„Heute, am 23. Mai, beginnt ein neuer Abschnitt in der Geschichte unseres Volkes“, so lauteten die ersten Worte der Ansprache Konrad Adenauers zur Gründung der Bundesrepublik Deutschland 1949. Nur vier Jahre nach der bedingungslosen Kapitulation des Deutschen Reiches wurde das Bonner Grundgesetz unterzeichnet. Die Staatsgeburt war auch von Skepsis begleitet. Würde Bonn wie Weimar werden? Als das Grundgesetz verkündet wurde, war von einem Provisorium die Rede, denn das Land blieb geteilt, die Wiedervereinigung als Staatsziel lag in unabsehbar weiter Ferne.
Vom Provisorium zum geeinten Deutschland
Damals litten in Deutschland und Europa immer noch Millionen Menschen unter den Folgen des Krieges und der Verbrechen, die von Deutschen verübt worden waren. Noch immer ragten Trümmer aus vielen Städten, die Wirtschaft kam erst allmählich in Gang. Doch dann nahm das Provisorium Formen an, der Aufstieg aus den Ruinen des Weltkriegs zum so genannten „Wirtschaftswunderland“ erfolgte in einem rasanten Tempo. Mit zunehmendem Wohlstand wuchs in Westdeutschland auch die Stabilität der Demokratie und ihre Akzeptanz.
Vierzig Jahre DDR bleiben als sozialistisches Gegenbild zur freiheitlichen Republik im Westen in Erinnerung. Wechselseitig haben beide deutsche Staaten aufeinander eingewirkt, eine gemeinsame und geteilte Geschichte geprägt.

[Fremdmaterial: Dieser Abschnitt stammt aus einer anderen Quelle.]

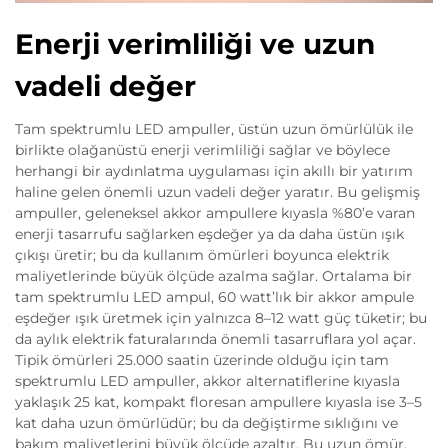
Enerji verimliliği ve uzun
vadeli değer
Tam spektrumlu LED ampuller, üstün uzun ömürlülük ile
birlikte olağanüstü enerji verimliliği sağlar ve böylece
herhangi bir aydınlatma uygulaması için akıllı bir yatırım
haline gelen önemli uzun vadeli değer yaratır. Bu gelişmiş
ampuller, geleneksel akkor ampullere kıyasla %80’e varan
enerji tasarrufu sağlarken eşdeğer ya da daha üstün ışık
çıkışı üretir; bu da kullanım ömürleri boyunca elektrik
maliyetlerinde büyük ölçüde azalma sağlar. Ortalama bir
tam spektrumlu LED ampul, 60 watt’lık bir akkor ampule
eşdeğer ışık üretmek için yalnızca 8–12 watt güç tüketir; bu
da aylık elektrik faturalarında önemli tasarruflara yol açar.
Tipik ömürleri 25.000 saatin üzerinde olduğu için tam
spektrumlu LED ampuller, akkor alternatiflerine kıyasla
yaklaşık 25 kat, kompakt floresan ampullere kıyasla ise 3–5
kat daha uzun ömürlüdür; bu da değiştirme sıklığını ve
bakım maliyetlerini büyük ölçüde azaltır. Bu uzun ömür,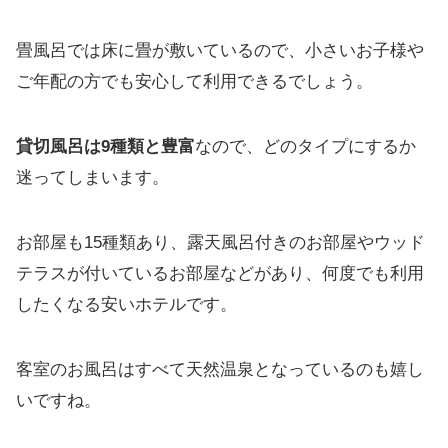
畳風呂では床に畳が敷いているので、小さいお子様や
ご年配の方でも安心して利用できるでしょう。
貸切風呂は9種類と豊富
なので、どのタイプにするか
迷ってしまいます。
お部屋も15種類あり、露天風呂付きのお部屋やウッド
テラスが付いているお部屋などがあり、何度でも利用
したくなる安いホテルです。
客室のお風呂はすべて天然温泉となっているのも嬉し
いですね。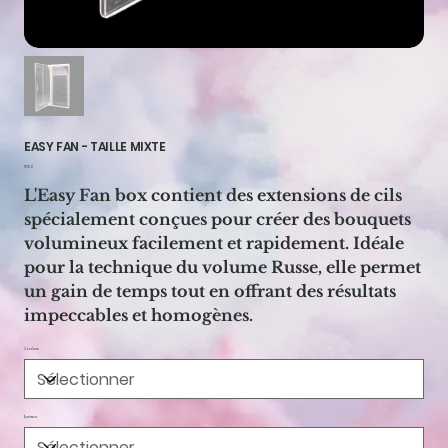
EASY FAN - TAILLE MIXTE
Prix
17,00 €
L'Easy Fan box contient des extensions de cils
spécialement conçues pour créer des bouquets
volumineux facilement et rapidement. Idéale
pour la technique du volume Russe, elle permet
un gain de temps tout en offrant des résultats
impeccables et homogènes.
Courbure
Épaisseur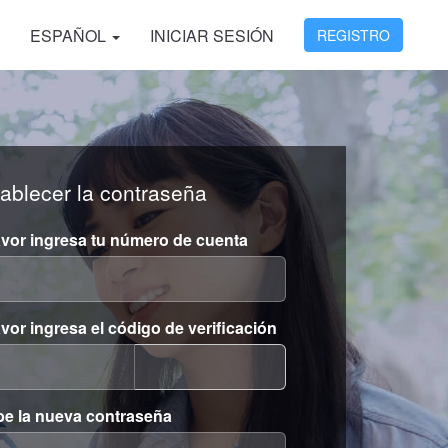
ESPAÑOL
INICIAR SESIÓN
REGISTRO
ablecer la contraseña
avor ingresa tu número de cuenta
avor ingresa el código de verificación
be la nueva contraseña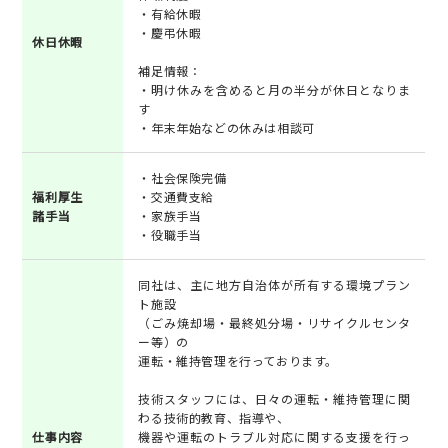
・有給休暇
・慶弔休暇
休日休暇
補足情報：
・明け休みを含めると月の半分が休日となりま
す
・年末年始などの休みは相談可
・社会保険完備
福利厚生
・交通費支給
諸手当
・家族手当
・役職手当
同社は、主に地方自治体が所有する環境プラン
ト施設
（ごみ焼却場・最終処分場・リサイクルセンタ
ー等）の
運転・維持管理を行っております。
技術スタッフには、日々の運転・維持管理に関
わる技術的教育、指導や、
仕事内容
機器や運転のトラブル対応に関する支援を行っ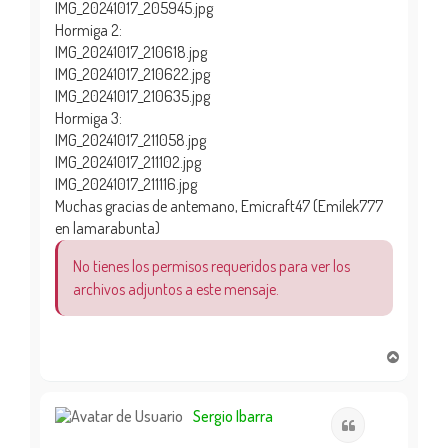
IMG_20241017_205945.jpg
Hormiga 2:
IMG_20241017_210618.jpg
IMG_20241017_210622.jpg
IMG_20241017_210635.jpg
Hormiga 3:
IMG_20241017_211058.jpg
IMG_20241017_211102.jpg
IMG_20241017_211116.jpg
Muchas gracias de antemano, Emicraft47 (Emilek777
en lamarabunta)
No tienes los permisos requeridos para ver los
archivos adjuntos a este mensaje.
A
r
r
i
Sergio Ibarra
Citar
b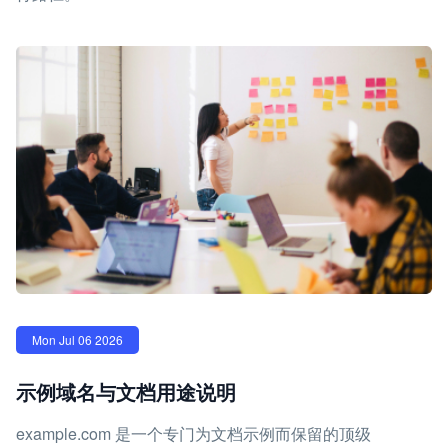
Mon Jul 06 2026
示例域名与文档用途说明
example.com 是一个专门为文档示例而保留的顶级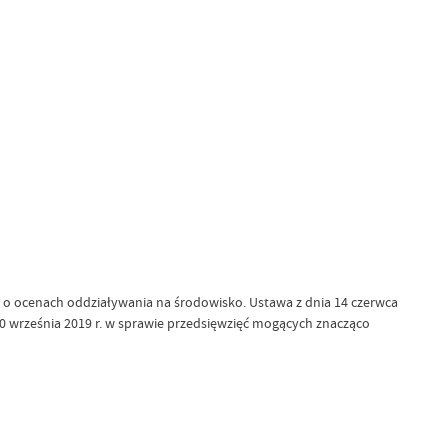
az o ocenach oddziaływania na środowisko. Ustawa z dnia 14 czerwca
10 września 2019 r. w sprawie przedsięwzięć mogących znacząco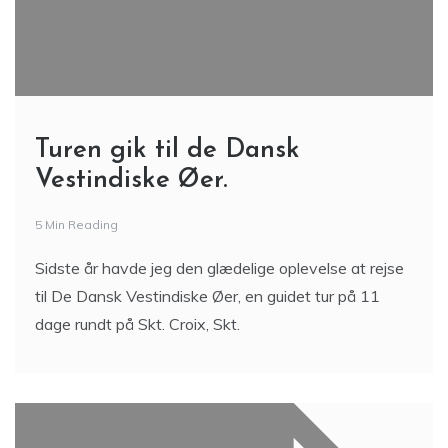
Turen gik til de Dansk
Vestindiske Øer.
5 Min Reading
Sidste år havde jeg den glædelige oplevelse at rejse
til De Dansk Vestindiske Øer, en guidet tur på 11
dage rundt på Skt. Croix, Skt.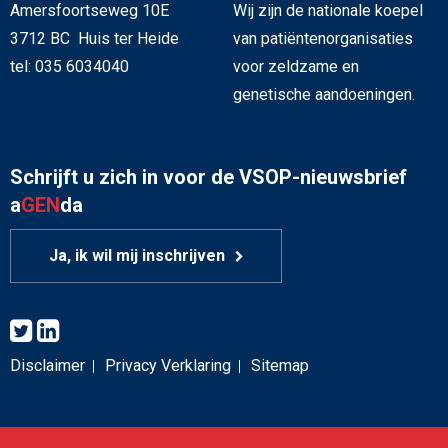
Amersfoortseweg 10E
Wij zijn de nationale koepel
3712 BC Huis ter Heide
van patiëntenorganisaties
tel: 035 6034040
voor zeldzame en
genetische aandoeningen.
Schrijft u zich in voor de VSOP-nieuwsbrief
a
GEN
da
Ja, ik wil mij inschrijven
Disclaimer
Privacy Verklaring
Sitemap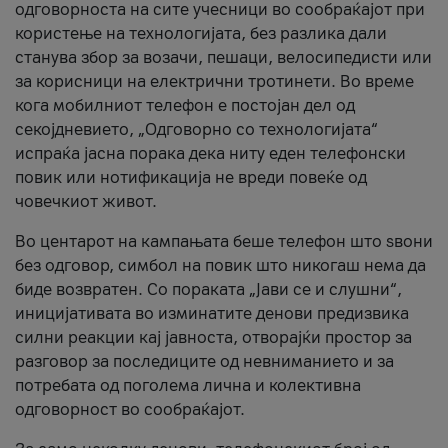
одговорноста на сите учесници во сообраќајот при
користење на технологијата, без разлика дали
станува збор за возачи, пешаци, велосипедисти или
за корисници на електрични тротинети. Во време
кога мобилниот телефон е постојан дел од
секојдневието, „Одговорно со технологијата“
испраќа јасна порака дека ниту еден телефонски
повик или нотификација не вреди повеќе од
човечкиот живот.
Во центарот на кампањата беше телефон што ѕвони
без одговор, симбол на повик што никогаш нема да
биде возвратен. Со пораката „Јави се и слушни“,
иницијативата во изминатите денови предизвика
силни реакции кај јавноста, отворајќи простор за
разговор за последиците од невниманието и за
потребата од поголема лична и колективна
одговорност во сообраќајот.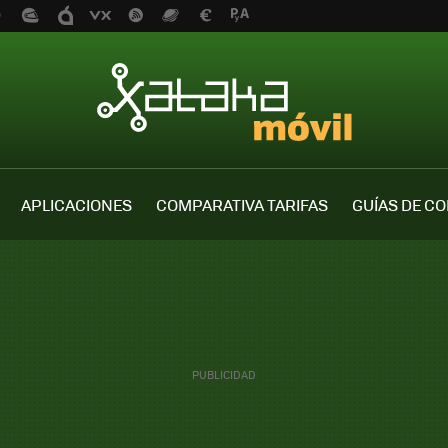
APLICACIONES
COMPARATIVA TARIFAS
GUÍAS DE C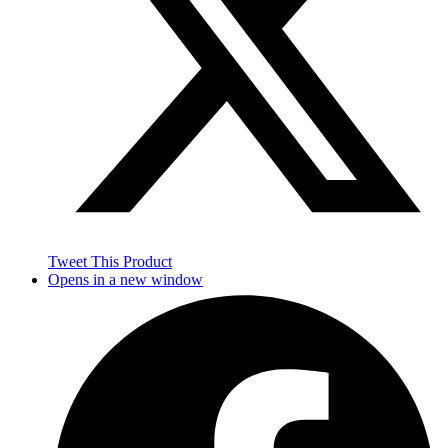
Tweet This Product
Opens in a new window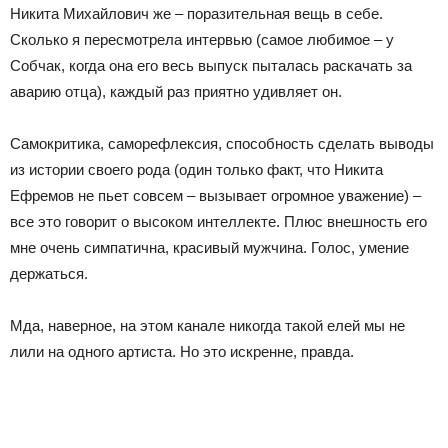
Никита Михайлович же – поразительная вещь в себе.
Сколько я пересмотрела интервью (самое любимое – у
Собчак, когда она его весь выпуск пыталась раскачать за
аварию отца), каждый раз приятно удивляет он.
Самокритика, саморефлексия, способность сделать выводы
из истории своего рода (один только факт, что Никита
Ефремов не пьет совсем – вызывает огромное уважение) –
все это говорит о высоком интеллекте. Плюс внешность его
мне очень симпатична, красивый мужчина. Голос, умение
держаться.
Мда, наверное, на этом канале никогда такой елей мы не
лили на одного артиста. Но это искренне, правда.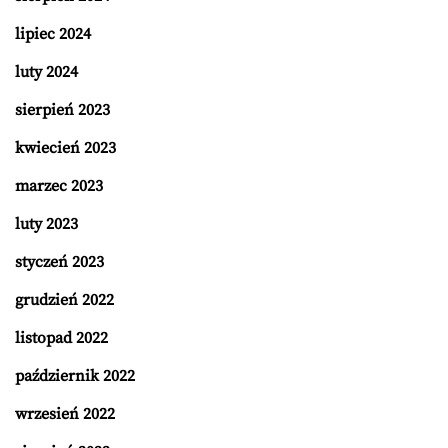
lipiec 2024
luty 2024
sierpień 2023
kwiecień 2023
marzec 2023
luty 2023
styczeń 2023
grudzień 2022
listopad 2022
październik 2022
wrzesień 2022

Nachdem die DDR-Bürger 1989 die trennende Mauer durch eine Friedliche Revolution überwunden hatten, gelang es wenig später, die Spaltung Deutschlands und Europas zu beenden.
Die Wucht der Krisen
Es ist nicht nur der Überfall Russlands auf die Ukraine, weshalb 75 Jahre nach Gründung der Bundesrepublik von einer Zeitenwende die Rede ist. Fundamente der inneren und äußeren Sicherheit, aber auch des bisherigen Wohlstands werden auf die Probe gestellt. Krieg in Europa, Klimawandel, steigende Energiepreise, Inflation, Corona-Folgen, Strukturwandel und Schulden – selten waren Staat und Gesellschaft einer so "multiplen" Krise ausgesetzt.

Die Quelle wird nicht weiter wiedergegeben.